GE is managing its long-term debt needs, in part, by slowing down origination of new loans. The company has been able to issue short-term debt, called commercial paper (CP), even during the recent financial crisis — without disruption — at favorable costs. With cash on hand, $62 billion in back-up bank lines and the recent $15 billion of raised equity, GE has the liquidity to more than cover its commercial paper exposure if needed. The company is also participating in the U.S. Government’s Commercial Paper Funding Facility, providing further liquidity options. GE is focused on growing its retail deposits. GE currently has deposits of over $33 billion, increasing the balance by $20 billion this year, primarily from certificates of deposits issued through its two US banks.
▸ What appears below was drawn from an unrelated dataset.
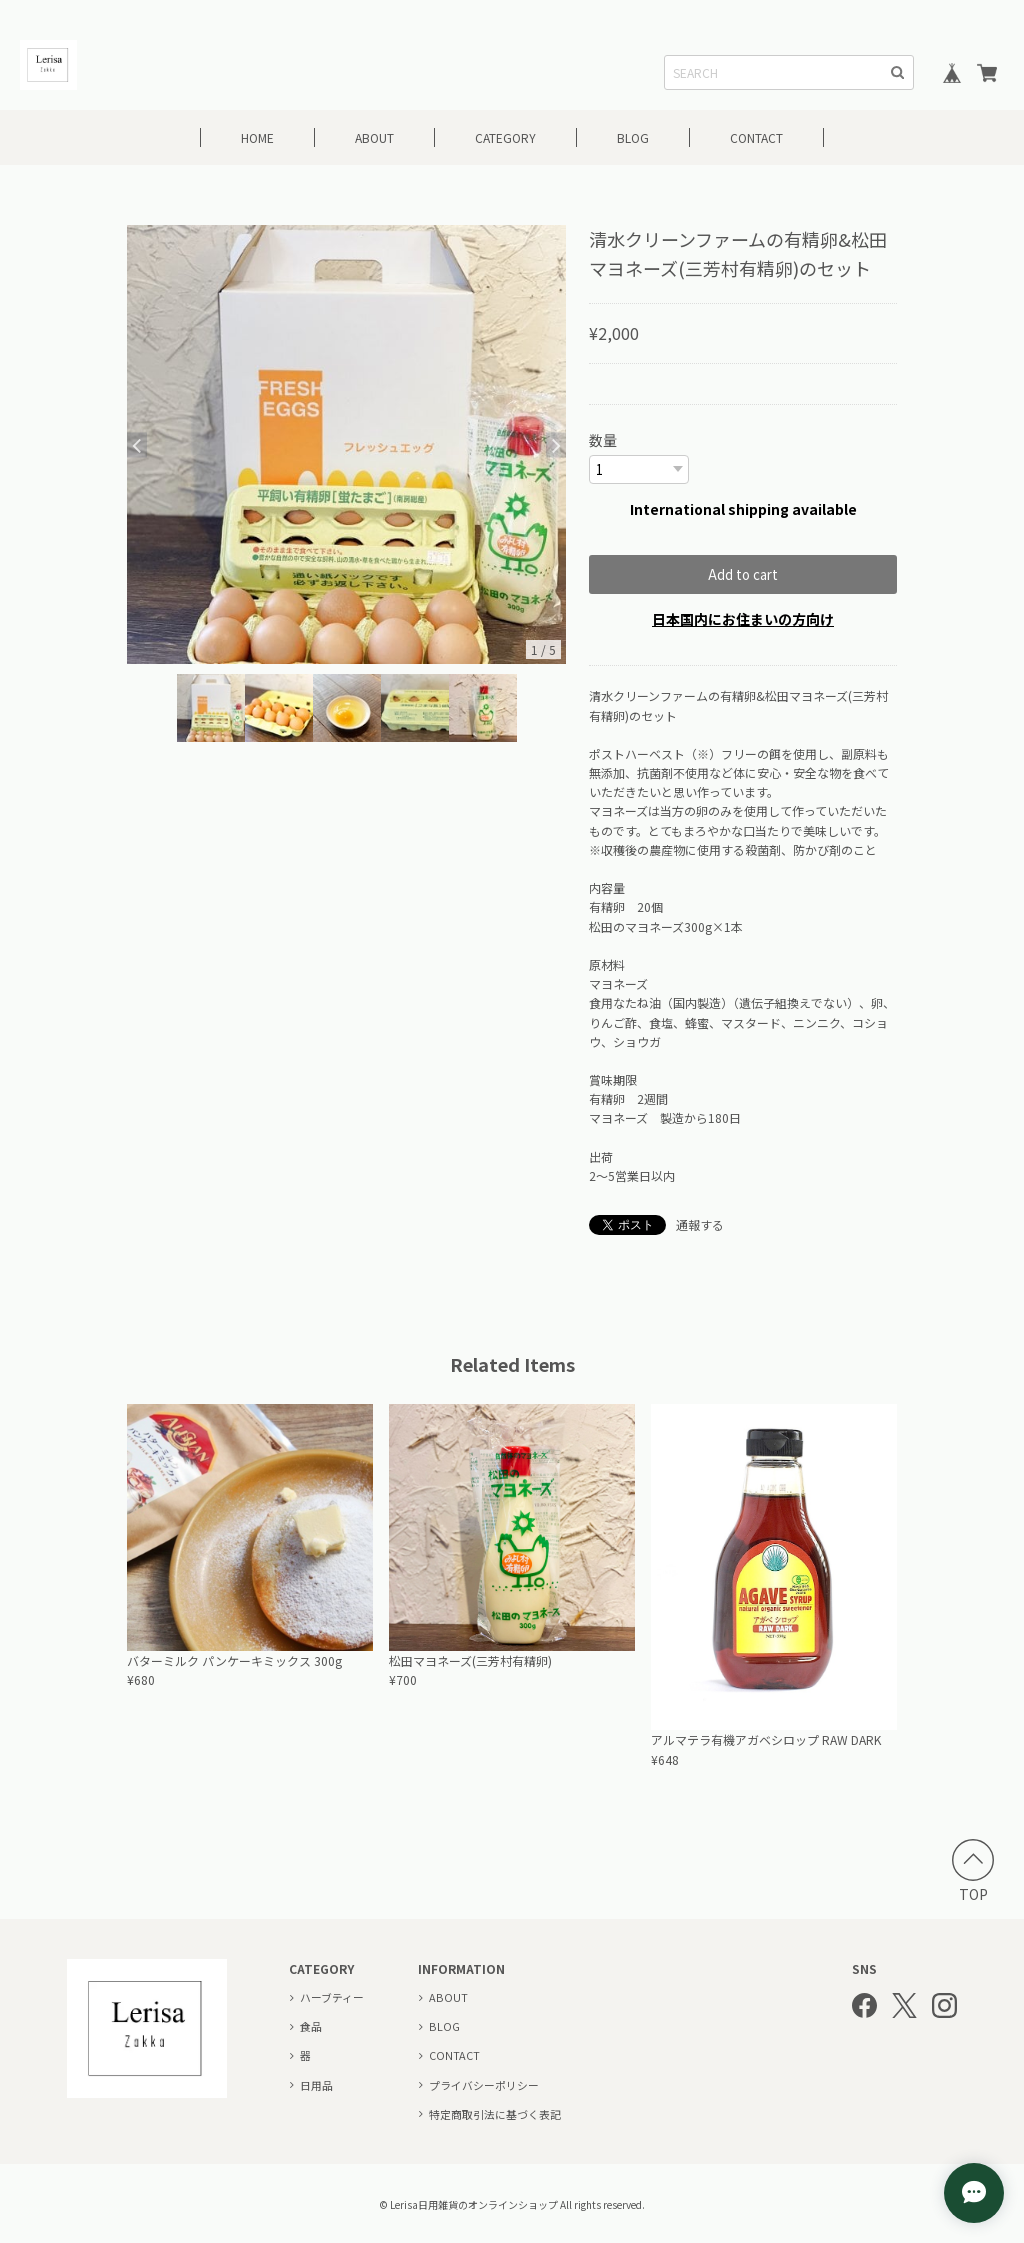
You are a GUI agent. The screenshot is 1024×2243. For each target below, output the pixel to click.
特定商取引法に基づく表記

GE’s strategy for many years has been to match-fund our assets and liabilities in terms of duration, currency and rate, which means that we price our assets based on our funding costs. We expect to manage any change in our funding cost resulting from shifting our funding mix away from CP to term debt, deposits and other alternative funding sources through commensurate pricing changes. GE provides support to GE Capital, its financial subsidiary that issues the majority of the company’s debt. This support is in the form of a fixed charge coverage agreement under which GE is required to maintain GE Capital’s earnings at a specified level.
GE has a conservative financial services business originating mostly secured or asset-backed loans. That has resulted in lower loss rates and loan-loss reserve ratios than those of the largest U.S. banks. The company has made net income of $7 billion in financial services year to date, making it one of the most profitable financial services companies in the world. GE will continue to develop and strengthen its diverse source of funding, and pursue those options that support a strong competitive position.